It was one thing to learn about these scaffolding techniques from Goldstein and Schwade—but it was another thing to actually see their power in action.
Ashley had that chance shortly after we returned from Cornell, when she met her best friends, Glenn and Bonnie Summer, and their twelve-month-old daughter Jenna, for a casual dinner in Westwood, a shopping area in West Los Angeles. Ashley thinks of Jenna as her niece, and she had brought a tiny, red Cornell sweatshirt for the baby. During dinner, Ashley also couldn’t help but try some of the scaffolding techniques on Jenna.
Every time Jenna looked at something, Ashley instantly labeled it for her. “Fan,” Ashley pronounced, when Jenna’s gaze landed on the ceiling fan that beat the air. “Phone,” she chimed, whenever Jenna’s ears led her eyes to the pizza joint’s wall-mounted telephone, ringing off the hook. Whenever Jenna babbled, Ashley immediately responded with a word or touch. Ashley clearly noticed the different babble stages in Jenna’s chatter.
Jenna turned to her mother and made the baby sign gesture “More,” tapping her fingertips together. She wanted another piece of the nectarine Bonnie had brought for her.
After giving the little girl the fruit, Bonnie complained: “It’s the one baby sign she knows—a friend of mine taught it to her—and now I can’t get Jenna to say ‘More.’ She used to try saying the word out loud, but now she only signs it. I hate it.”
Ashley felt a little guilty; she too was messing with Jenna’s language skills. But her guilt vanished when she realized that Jenna was babbling noticeably more than before. Jenna was looking straight at Ashley when she talked, using more consonant-vowel combinations, right on cue. Ash was ecstatic. There, in a Westwood dive, she and her niece had replicated Goldstein’s findings, even down to the same fifteen-minute time frame.
Emboldened, Ashley asked Jenna’s parents if she could try something. Jenna had about ten words in her spoken vocabulary—“milk,” “book,” “mama,” and “bye bye,” among others. But her parents had not yet been able to directly teach her a new word, on the spot. Since Goldstein’s experiment had worked so well, Ashley decided to try Schwade’s lesson on motionese. She took a small piece of the nectarine and danced it through the air, while saying, “Fr-uu-ii-t, Jen-na, fr-uu-ii-t.” Jenna looked wide-eyed.
“Now, you do it,” Ashley instructed Glenn and Bonnie.
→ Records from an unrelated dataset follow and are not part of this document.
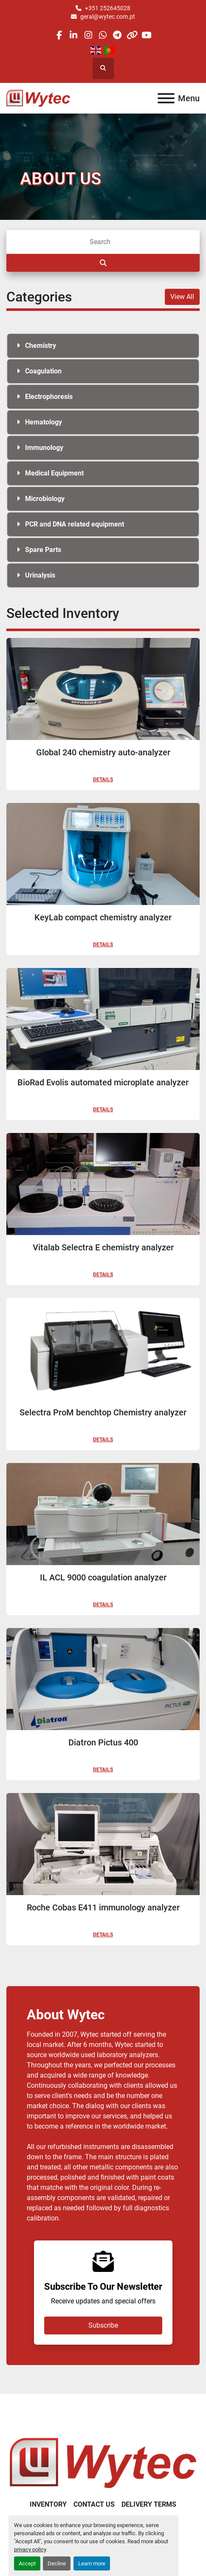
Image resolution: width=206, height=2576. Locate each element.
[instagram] (88, 35)
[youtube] (146, 35)
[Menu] (166, 98)
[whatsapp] (103, 35)
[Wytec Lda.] (103, 2462)
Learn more (91, 2563)
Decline (57, 2563)
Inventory (48, 2504)
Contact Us (94, 2504)
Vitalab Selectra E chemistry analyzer (103, 1247)
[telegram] (117, 35)
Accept (27, 2563)
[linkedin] (74, 35)
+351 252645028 (107, 8)
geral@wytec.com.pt (107, 16)
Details (103, 780)
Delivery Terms (148, 2504)
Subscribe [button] (103, 2325)
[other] (132, 35)
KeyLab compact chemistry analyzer (103, 917)
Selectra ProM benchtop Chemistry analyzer (103, 1412)
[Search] (103, 242)
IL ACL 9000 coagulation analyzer (103, 1577)
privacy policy (30, 2549)
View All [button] (182, 297)
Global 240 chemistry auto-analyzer (103, 752)
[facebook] (59, 35)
“Froo-oooo-ooottt,” Glenn said, bobbing the next piece of nectarine up and down. His attempt sounded more like a Halloween ghost than parentese. Ashley coached him—a little more singsong, a little more rhythm in the hand movement. Glenn tried it a second time: “Fro-ooo-oo-ttt.” He set the nectarine chunk in front of Jenna.
“Oooot!!” piped Jenna, picking the piece up from the table.
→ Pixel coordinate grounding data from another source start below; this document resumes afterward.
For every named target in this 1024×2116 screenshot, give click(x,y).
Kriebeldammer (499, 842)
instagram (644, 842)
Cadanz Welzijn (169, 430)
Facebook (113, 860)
Glenn started laughing, turned to Ashley and said, “I didn’t think it was going to work quite that fast.”
Ashley hadn’t expected so either. Jenna kept repeating her new word until the baggie was empty. Needless to say, Jenna’s parents were doing twice as much object-labeling and motionese by the time dinner was over. The next day, they used motionese to teach her “sock” and “shoe.” Since then, they’ve increased their responsiveness to Jenna’s babbles, and they’ve seen the difference.
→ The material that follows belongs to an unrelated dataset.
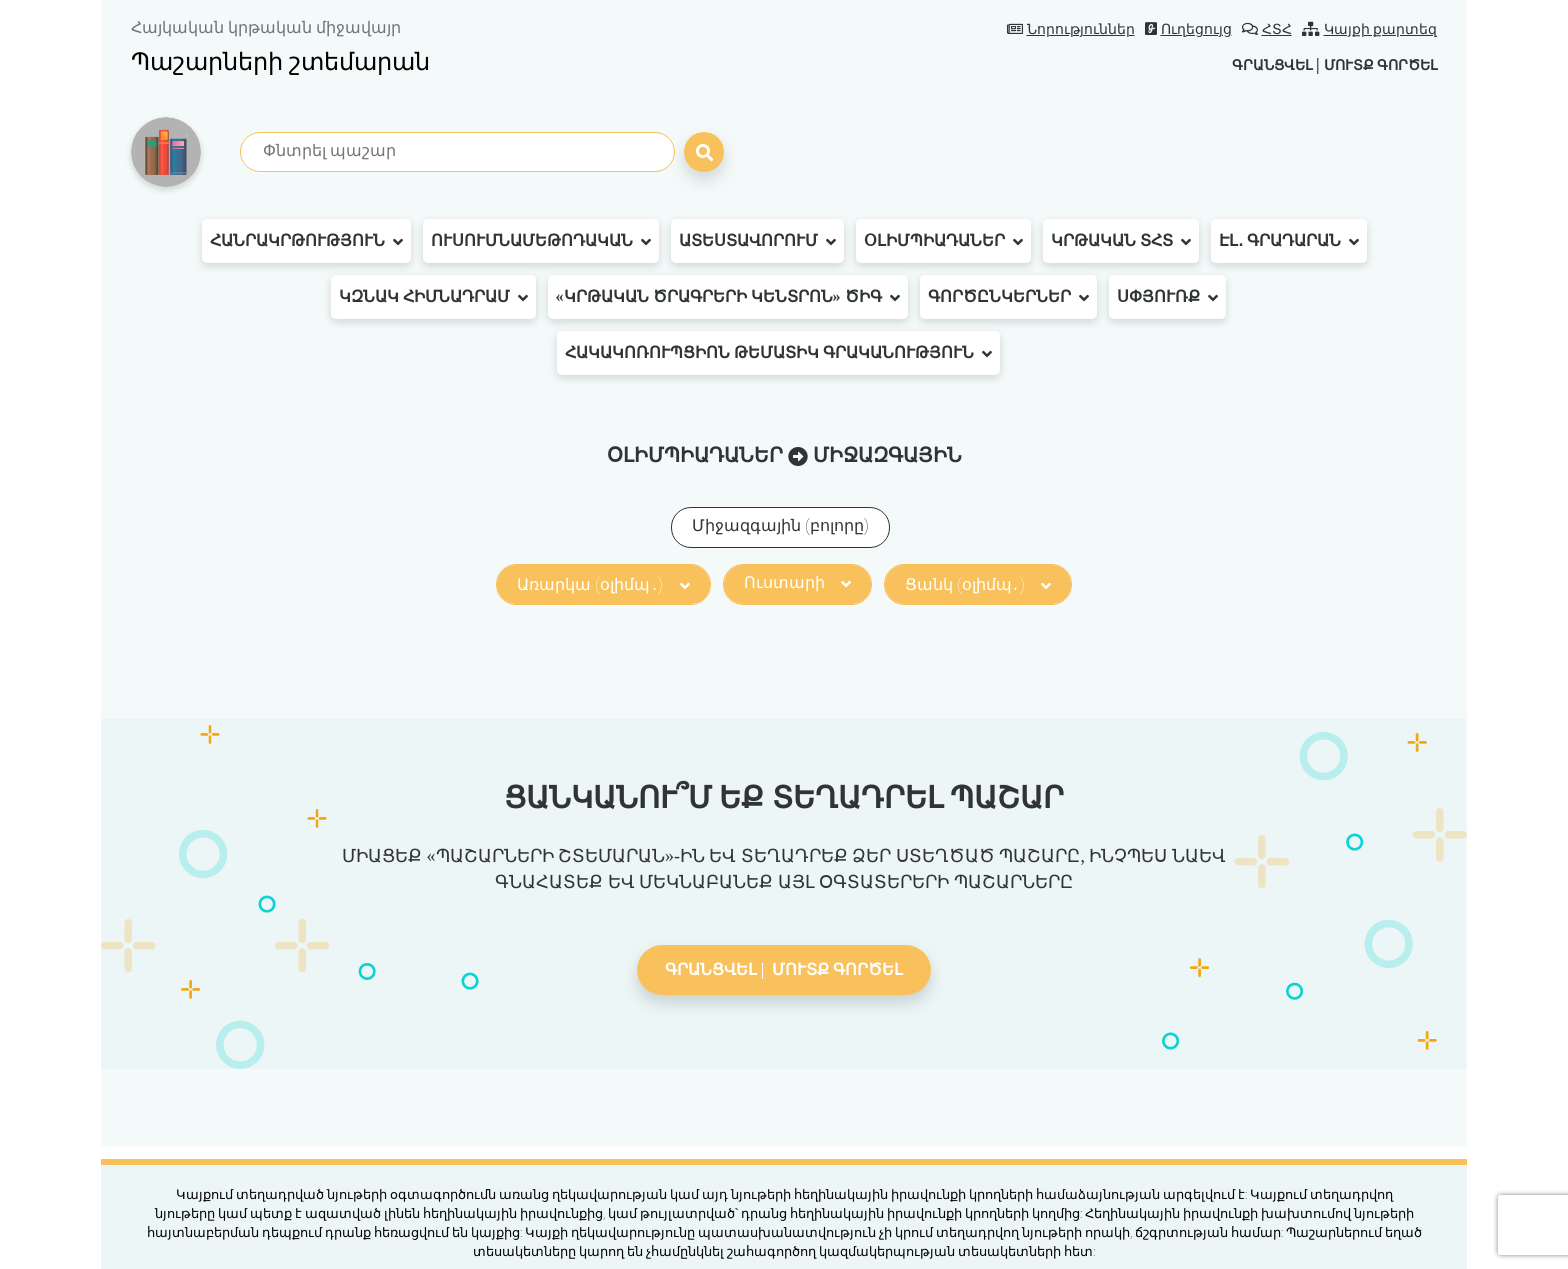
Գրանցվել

In the 1950s and 1960s, Massachusetts Institute of Technology linguist Dr. Noam Chomsky altered the direction of social science with his theory of an innate Universal Grammar. He argued that what children hear and see and are taught, in combination, is just too fractured and pattern-defying to possibly explain how fast kids acquire language. The stream of input couldn’t account for the output coming from kids’ mouths. Chomsky highlighted the fact that young children can do far more than merely repeat sentences they’ve heard; without ever having been taught grammar, they can generate unique novel sentences with near-perfect grammar. Therefore, he deduced that infants must be born with “deep structure,” some underlying sense of syntax and grammar.
By the 1980s, Chomsky was the most quoted living scholar in all of academia, and remained at the top through the millennium.
However, in the intervening decades, each step of language acquisition has been partially decoded and, in turn, dramatically demystified. Rather than language arising from some innate template, each step of language learning seems to be a function of auditory and visual inputs, contingent responses, and intuitive scaffolding, all of which steer the child’s attention to the relevant pattern. Even Chomsky himself has been considering the import of the newly discovered mechanisms of language learning. In 2005, Chomsky and his colleagues wrote, somewhat cryptically: “Once [the faculty of language] is fractionated into component mechanisms (a crucial but difficult process) we enter a realm where specific mechanisms can be empirically interrogated at all levels…. We expect diverse answers as progress is made in this research program.”
This doesn’t rule out the possibility that some portion is still innate, but the portion left inexplicable—and therefore credited to innate grammar—is shrinking fast.